### WHAT THE TASK REQUIRES
The lines to find are those in the entries that hold the word "Mobilität"; copy every one of them.

Source records
((

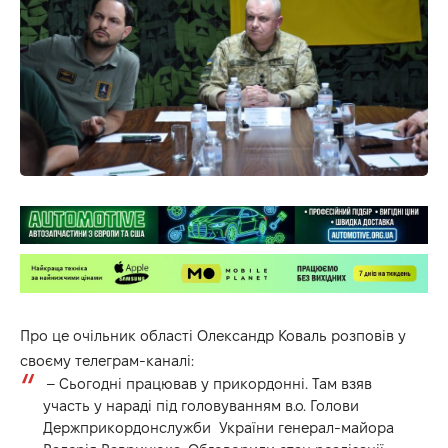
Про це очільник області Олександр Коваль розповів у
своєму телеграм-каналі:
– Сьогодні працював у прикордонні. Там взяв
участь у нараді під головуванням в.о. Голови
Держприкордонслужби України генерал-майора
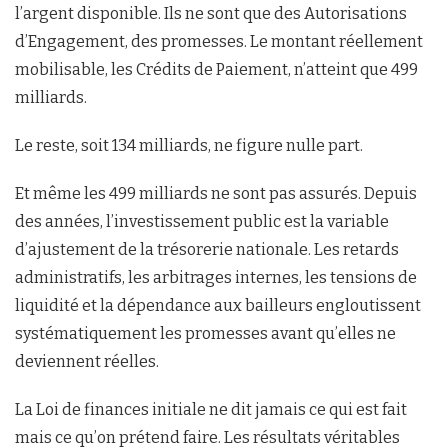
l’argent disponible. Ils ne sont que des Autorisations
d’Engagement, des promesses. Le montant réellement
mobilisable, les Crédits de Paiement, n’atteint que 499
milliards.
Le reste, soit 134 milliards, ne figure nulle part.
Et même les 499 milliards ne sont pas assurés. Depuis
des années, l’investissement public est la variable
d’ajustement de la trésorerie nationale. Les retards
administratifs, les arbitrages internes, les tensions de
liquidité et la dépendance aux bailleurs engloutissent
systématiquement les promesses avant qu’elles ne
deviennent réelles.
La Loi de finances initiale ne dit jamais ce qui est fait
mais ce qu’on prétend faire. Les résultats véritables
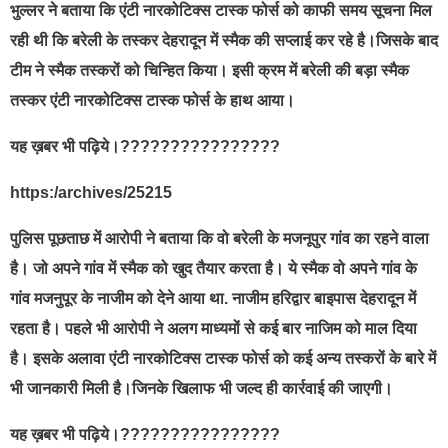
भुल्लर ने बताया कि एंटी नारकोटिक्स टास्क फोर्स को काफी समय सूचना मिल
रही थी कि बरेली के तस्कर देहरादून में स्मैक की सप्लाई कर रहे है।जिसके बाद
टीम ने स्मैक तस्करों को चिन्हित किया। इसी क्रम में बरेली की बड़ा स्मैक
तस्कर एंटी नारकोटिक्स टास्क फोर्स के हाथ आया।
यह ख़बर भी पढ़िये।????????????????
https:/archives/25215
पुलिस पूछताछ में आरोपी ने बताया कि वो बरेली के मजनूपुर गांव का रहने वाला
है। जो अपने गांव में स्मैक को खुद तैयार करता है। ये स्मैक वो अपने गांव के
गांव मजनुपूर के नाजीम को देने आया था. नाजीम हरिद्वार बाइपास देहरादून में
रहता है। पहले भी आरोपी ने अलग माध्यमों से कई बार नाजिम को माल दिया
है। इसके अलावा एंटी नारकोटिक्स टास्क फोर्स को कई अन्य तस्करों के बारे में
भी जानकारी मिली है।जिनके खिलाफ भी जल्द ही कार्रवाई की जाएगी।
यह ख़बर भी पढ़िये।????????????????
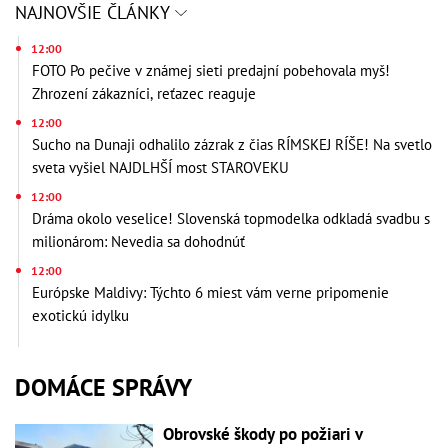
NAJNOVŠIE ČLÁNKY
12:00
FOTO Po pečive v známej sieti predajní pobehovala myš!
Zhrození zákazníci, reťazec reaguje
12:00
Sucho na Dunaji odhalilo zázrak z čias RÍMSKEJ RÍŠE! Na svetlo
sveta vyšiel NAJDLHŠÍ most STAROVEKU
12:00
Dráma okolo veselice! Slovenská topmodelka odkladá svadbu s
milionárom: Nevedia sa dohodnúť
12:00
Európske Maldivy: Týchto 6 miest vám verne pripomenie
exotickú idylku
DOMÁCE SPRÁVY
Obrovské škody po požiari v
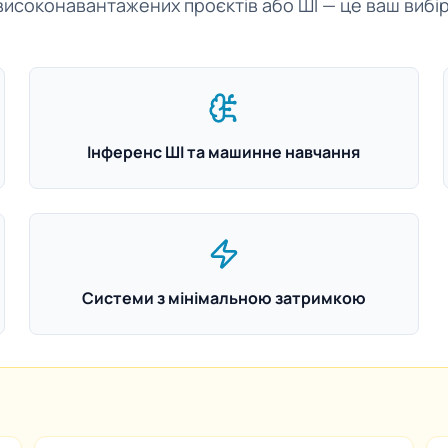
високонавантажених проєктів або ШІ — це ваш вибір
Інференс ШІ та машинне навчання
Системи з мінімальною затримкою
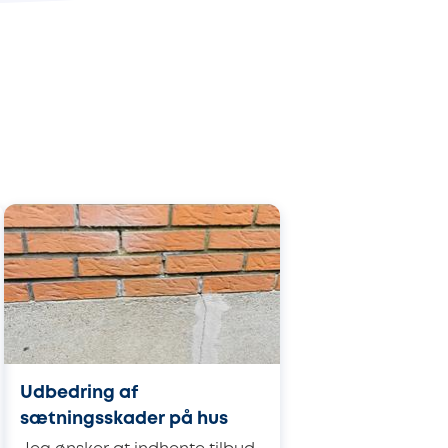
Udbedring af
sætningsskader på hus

))
((

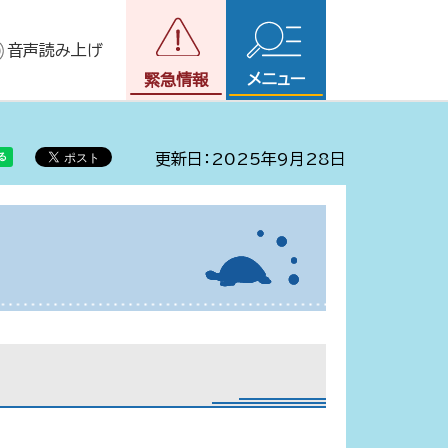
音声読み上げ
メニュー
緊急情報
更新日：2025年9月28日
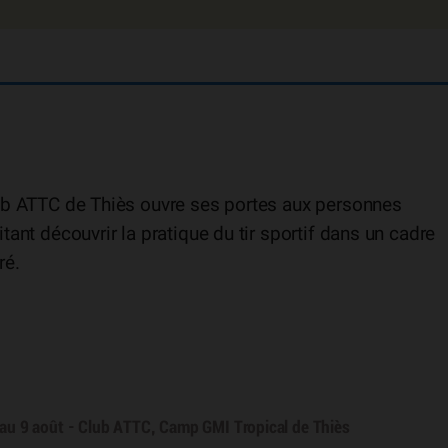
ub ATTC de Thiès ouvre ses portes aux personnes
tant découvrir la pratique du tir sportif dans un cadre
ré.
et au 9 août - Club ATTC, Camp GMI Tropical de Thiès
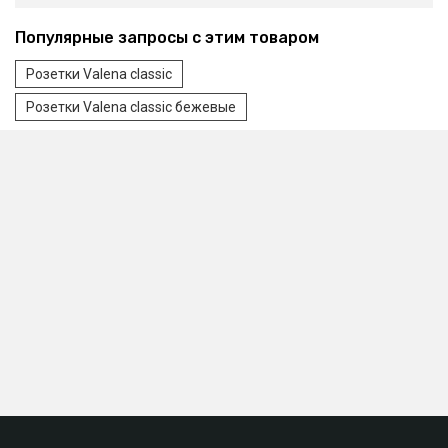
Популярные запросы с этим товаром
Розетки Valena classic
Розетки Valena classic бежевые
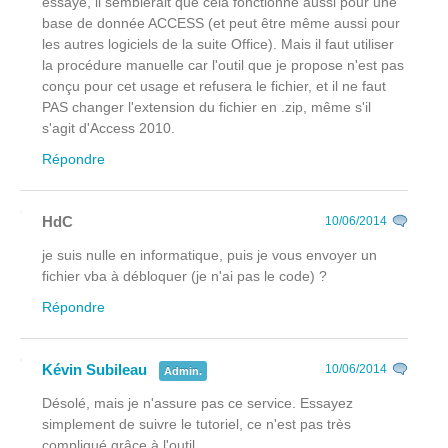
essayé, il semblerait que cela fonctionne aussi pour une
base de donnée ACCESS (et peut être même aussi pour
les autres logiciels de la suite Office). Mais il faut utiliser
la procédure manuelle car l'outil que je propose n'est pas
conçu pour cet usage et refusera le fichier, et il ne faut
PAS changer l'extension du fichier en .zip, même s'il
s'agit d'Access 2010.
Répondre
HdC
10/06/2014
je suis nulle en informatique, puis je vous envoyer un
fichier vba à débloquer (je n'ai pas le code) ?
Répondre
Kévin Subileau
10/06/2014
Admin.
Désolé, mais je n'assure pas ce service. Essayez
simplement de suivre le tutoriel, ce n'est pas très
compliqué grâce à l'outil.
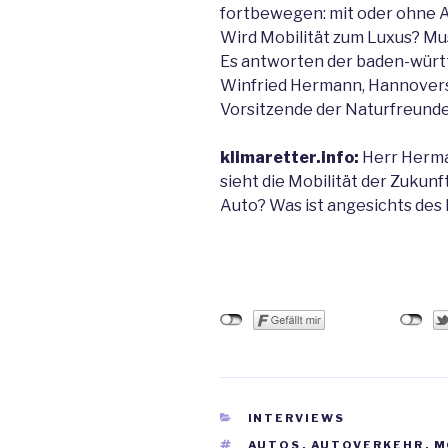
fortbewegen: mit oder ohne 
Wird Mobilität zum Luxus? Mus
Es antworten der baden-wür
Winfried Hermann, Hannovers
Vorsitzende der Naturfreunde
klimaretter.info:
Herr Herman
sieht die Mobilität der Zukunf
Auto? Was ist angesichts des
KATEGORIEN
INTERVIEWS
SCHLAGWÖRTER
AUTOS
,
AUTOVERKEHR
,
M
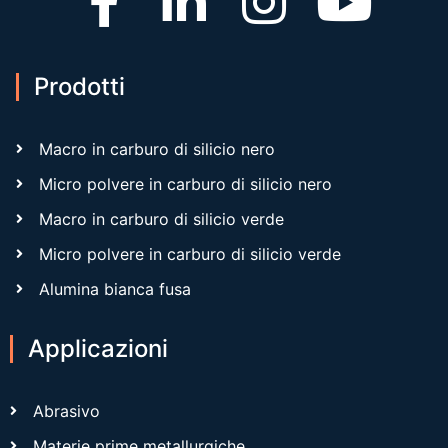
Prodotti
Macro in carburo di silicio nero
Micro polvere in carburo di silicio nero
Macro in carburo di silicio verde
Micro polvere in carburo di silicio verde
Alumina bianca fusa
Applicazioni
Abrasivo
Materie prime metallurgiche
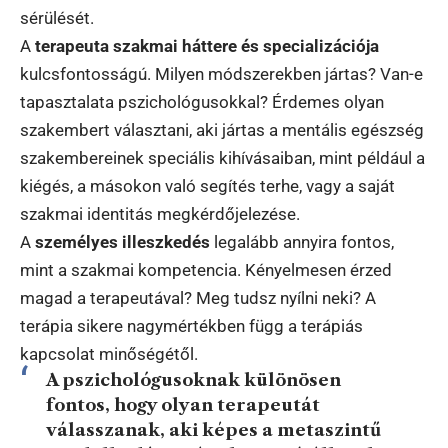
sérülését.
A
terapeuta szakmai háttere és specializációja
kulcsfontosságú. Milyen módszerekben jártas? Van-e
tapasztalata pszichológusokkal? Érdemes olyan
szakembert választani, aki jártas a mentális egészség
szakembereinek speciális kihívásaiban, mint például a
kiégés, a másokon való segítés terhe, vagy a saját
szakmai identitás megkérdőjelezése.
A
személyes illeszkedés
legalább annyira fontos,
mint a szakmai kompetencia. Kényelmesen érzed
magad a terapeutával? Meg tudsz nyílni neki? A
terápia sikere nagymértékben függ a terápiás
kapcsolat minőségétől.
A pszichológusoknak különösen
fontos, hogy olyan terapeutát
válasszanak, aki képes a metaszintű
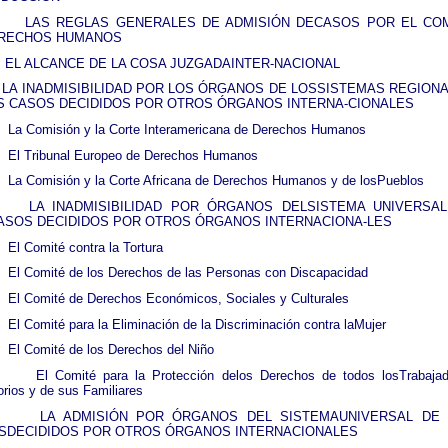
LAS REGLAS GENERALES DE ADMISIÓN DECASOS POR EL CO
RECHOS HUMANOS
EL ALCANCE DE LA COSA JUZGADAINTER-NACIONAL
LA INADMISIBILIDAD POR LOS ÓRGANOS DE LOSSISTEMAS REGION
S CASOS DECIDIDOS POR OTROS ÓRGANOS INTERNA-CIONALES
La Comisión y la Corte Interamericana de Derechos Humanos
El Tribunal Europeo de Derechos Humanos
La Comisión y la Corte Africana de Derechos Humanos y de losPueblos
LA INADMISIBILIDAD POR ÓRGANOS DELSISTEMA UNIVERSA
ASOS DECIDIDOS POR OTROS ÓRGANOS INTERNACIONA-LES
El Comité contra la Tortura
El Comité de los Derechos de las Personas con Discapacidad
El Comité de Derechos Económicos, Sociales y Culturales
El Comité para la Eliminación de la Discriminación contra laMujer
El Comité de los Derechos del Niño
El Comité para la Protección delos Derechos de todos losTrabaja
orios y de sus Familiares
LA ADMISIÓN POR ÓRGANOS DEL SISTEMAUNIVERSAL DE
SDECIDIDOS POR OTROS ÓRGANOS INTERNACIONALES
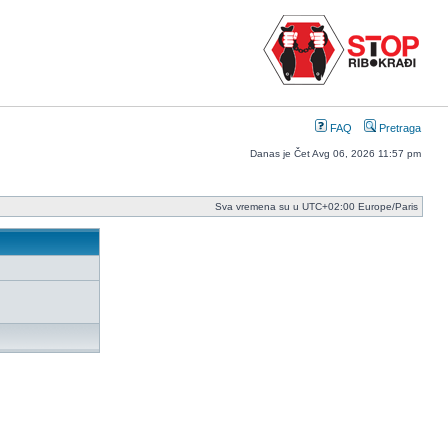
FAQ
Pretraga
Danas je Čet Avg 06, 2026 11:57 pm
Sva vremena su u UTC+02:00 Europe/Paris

))

### EXERCISE RESULT
Wird Mobilität zum Luxus? Mus
sieht die Mobilität der Zukunf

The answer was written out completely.